• **WHAT IS EXPECTED**:
Among the records that follow, find the line with "Geavlete jr., urologul director de spital cu" and the line with "भनेर टिप्पणी गरिरहेका". Set down those lines and all lines between them exactly, without adding anything.

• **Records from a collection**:

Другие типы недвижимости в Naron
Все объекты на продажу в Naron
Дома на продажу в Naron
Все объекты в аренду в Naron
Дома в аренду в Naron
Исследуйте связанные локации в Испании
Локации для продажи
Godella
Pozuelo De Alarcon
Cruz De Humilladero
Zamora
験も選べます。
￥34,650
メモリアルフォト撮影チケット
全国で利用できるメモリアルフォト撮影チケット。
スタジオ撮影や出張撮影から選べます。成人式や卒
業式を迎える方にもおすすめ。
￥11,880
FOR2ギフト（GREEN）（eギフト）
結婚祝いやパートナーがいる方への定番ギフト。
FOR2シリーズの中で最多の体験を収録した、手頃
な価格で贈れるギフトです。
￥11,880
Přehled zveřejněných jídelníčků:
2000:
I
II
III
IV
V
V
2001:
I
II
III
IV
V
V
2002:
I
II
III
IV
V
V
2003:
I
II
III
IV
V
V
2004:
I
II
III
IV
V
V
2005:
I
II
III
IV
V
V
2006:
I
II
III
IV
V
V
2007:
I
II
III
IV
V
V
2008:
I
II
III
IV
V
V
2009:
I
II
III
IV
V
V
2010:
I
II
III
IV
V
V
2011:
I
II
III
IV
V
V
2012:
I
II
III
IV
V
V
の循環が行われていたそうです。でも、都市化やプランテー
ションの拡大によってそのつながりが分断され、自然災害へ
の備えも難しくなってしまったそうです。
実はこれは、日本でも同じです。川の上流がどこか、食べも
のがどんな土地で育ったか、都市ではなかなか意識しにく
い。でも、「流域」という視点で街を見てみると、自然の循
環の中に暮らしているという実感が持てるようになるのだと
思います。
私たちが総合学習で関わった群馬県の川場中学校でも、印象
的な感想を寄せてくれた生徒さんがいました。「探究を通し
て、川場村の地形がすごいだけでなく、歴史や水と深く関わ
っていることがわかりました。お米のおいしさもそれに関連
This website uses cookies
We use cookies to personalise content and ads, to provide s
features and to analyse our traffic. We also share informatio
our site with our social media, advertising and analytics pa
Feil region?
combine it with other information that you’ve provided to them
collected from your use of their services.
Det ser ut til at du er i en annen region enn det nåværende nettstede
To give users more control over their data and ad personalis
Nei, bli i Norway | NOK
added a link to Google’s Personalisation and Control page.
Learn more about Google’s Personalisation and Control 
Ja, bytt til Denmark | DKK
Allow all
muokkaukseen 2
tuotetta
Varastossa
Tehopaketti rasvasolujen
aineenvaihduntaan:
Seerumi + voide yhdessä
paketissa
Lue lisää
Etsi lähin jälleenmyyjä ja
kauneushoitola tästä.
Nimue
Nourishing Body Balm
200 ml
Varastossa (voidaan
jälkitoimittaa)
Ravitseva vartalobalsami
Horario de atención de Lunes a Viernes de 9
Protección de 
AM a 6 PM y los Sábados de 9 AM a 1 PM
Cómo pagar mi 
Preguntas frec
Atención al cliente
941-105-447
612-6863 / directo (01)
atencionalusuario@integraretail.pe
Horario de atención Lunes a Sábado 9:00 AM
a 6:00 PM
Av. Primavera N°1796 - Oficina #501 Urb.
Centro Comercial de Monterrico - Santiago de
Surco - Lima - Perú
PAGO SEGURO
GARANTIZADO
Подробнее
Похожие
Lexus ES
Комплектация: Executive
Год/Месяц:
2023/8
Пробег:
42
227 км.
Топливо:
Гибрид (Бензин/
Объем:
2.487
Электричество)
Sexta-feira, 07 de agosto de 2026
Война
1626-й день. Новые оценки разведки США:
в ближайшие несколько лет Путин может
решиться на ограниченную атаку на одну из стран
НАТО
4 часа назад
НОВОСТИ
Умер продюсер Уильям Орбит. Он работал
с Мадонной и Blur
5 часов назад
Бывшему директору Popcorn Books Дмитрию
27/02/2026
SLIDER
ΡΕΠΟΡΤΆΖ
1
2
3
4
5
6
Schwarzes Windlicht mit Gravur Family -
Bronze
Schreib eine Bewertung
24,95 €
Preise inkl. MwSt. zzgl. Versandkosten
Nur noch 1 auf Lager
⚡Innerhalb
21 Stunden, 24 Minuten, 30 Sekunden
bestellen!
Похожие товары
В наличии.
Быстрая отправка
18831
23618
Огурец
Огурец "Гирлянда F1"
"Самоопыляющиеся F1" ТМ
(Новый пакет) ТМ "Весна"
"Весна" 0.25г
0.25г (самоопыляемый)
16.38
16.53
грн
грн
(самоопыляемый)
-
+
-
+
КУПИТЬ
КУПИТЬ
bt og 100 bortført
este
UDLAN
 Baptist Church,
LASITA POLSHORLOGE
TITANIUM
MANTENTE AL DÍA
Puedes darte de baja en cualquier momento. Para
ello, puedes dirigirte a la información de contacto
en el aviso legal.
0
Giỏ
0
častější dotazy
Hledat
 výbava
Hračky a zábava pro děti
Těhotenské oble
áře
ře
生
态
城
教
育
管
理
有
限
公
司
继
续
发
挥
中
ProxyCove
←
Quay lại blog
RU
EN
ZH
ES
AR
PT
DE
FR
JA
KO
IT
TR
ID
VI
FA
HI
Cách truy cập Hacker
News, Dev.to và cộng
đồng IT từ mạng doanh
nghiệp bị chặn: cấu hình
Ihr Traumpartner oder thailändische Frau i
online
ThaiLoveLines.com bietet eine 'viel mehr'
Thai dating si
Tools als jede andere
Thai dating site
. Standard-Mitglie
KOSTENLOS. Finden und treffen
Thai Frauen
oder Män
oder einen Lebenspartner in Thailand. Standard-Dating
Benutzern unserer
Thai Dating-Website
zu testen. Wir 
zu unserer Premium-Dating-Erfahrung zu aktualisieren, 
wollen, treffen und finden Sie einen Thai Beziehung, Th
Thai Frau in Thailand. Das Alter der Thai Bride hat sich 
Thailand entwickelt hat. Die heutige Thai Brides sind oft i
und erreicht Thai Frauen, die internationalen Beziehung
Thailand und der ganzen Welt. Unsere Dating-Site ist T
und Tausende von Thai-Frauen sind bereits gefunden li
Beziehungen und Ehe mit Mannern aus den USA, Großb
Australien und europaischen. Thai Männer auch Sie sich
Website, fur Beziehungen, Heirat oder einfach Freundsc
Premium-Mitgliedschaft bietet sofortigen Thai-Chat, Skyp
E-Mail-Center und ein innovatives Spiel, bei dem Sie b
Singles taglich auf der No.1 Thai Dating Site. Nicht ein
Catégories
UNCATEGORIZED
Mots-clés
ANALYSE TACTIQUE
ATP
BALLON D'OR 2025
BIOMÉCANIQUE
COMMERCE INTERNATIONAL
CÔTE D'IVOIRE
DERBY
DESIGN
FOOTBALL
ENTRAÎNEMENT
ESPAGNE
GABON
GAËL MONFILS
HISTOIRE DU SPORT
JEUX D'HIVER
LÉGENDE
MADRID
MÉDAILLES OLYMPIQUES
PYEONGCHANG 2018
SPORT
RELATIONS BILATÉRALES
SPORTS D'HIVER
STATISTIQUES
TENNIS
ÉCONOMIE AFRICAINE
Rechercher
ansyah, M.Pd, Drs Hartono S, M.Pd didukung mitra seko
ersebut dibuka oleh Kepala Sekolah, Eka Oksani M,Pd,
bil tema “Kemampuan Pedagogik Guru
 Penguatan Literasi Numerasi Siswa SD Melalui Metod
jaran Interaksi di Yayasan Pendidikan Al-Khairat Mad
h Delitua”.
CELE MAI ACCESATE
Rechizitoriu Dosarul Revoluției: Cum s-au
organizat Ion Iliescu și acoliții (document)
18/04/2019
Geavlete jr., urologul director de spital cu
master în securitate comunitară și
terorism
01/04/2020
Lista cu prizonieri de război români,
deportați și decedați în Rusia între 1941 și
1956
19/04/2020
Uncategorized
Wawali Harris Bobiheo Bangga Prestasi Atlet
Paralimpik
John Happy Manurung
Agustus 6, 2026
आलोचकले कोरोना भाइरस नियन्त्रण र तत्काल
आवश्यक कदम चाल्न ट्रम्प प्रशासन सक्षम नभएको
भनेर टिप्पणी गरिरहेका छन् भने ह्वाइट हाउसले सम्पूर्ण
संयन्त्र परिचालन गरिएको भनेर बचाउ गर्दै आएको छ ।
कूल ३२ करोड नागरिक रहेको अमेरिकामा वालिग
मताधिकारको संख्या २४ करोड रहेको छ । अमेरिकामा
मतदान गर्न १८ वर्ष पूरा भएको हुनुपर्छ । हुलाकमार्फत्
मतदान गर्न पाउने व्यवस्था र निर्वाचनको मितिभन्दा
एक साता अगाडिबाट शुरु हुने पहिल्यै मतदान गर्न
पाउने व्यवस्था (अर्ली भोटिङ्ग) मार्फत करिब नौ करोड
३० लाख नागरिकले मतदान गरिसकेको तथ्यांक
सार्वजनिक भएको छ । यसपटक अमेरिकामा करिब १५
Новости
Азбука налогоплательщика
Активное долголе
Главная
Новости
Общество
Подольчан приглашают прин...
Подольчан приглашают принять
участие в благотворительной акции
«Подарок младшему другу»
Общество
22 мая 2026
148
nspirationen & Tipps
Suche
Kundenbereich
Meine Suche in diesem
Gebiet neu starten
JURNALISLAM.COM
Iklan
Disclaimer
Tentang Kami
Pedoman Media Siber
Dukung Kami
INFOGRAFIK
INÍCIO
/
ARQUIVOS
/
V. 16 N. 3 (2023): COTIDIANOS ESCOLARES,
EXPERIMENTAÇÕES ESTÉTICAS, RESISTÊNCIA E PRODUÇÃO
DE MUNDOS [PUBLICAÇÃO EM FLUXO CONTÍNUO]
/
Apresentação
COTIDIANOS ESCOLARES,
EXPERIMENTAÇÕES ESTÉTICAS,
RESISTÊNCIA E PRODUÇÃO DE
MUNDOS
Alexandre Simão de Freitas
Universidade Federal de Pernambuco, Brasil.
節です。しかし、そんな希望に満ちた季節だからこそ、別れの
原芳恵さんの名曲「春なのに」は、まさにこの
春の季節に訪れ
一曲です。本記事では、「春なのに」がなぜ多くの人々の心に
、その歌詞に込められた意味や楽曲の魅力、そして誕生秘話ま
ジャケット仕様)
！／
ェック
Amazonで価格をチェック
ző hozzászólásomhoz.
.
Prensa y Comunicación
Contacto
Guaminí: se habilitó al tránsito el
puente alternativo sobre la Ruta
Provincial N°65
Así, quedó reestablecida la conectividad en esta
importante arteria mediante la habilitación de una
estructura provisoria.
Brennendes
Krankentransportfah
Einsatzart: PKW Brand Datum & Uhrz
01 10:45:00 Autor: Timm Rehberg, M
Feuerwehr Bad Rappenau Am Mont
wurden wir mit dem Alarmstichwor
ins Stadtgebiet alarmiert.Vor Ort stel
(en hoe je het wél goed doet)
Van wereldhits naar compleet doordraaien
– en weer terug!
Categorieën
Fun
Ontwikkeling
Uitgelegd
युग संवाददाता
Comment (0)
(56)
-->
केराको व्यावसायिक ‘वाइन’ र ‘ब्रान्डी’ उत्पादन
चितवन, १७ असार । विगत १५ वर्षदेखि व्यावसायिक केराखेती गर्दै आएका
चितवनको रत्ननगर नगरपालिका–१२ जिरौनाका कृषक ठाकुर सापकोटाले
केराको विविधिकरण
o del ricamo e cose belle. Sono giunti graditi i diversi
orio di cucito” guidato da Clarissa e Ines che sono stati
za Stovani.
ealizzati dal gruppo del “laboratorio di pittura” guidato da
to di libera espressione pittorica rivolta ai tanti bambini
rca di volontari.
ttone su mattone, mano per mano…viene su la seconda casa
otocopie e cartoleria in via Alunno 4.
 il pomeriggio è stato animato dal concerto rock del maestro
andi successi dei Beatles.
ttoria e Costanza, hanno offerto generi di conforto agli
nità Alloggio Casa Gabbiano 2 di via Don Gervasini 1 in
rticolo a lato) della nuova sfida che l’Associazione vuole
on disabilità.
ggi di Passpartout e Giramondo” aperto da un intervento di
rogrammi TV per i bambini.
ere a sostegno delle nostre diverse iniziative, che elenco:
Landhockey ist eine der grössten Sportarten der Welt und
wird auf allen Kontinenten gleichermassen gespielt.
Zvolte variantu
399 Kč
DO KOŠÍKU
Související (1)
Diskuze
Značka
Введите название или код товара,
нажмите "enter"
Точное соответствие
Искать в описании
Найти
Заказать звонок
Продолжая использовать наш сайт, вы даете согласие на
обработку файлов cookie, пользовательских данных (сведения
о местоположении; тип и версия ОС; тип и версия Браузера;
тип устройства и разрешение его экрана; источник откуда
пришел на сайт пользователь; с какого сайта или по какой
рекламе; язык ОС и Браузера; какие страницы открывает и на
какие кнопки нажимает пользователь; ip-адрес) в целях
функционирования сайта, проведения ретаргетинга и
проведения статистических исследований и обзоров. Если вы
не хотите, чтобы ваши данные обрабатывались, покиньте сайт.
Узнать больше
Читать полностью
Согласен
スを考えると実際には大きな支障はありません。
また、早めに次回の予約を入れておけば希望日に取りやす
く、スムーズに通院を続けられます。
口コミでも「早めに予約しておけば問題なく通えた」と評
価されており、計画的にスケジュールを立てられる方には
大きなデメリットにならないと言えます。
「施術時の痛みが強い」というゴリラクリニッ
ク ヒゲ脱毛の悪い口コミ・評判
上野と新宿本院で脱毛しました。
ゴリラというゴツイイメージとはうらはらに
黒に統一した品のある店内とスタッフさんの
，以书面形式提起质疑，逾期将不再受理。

• **RESPONSE**:
Geavlete jr., urologul director de spital cu
master în securitate comunitară și
terorism
01/04/2020
Lista cu prizonieri de război români,
deportați și decedați în Rusia între 1941 și
1956
19/04/2020
Uncategorized
Wawali Harris Bobiheo Bangga Prestasi Atlet
Paralimpik
John Happy Manurung
Agustus 6, 2026
आलोचकले कोरोना भाइरस नियन्त्रण र तत्काल
आवश्यक कदम चाल्न ट्रम्प प्रशासन सक्षम नभएको
भनेर टिप्पणी गरिरहेका छन् भने ह्वाइट हाउसले सम्पूर्ण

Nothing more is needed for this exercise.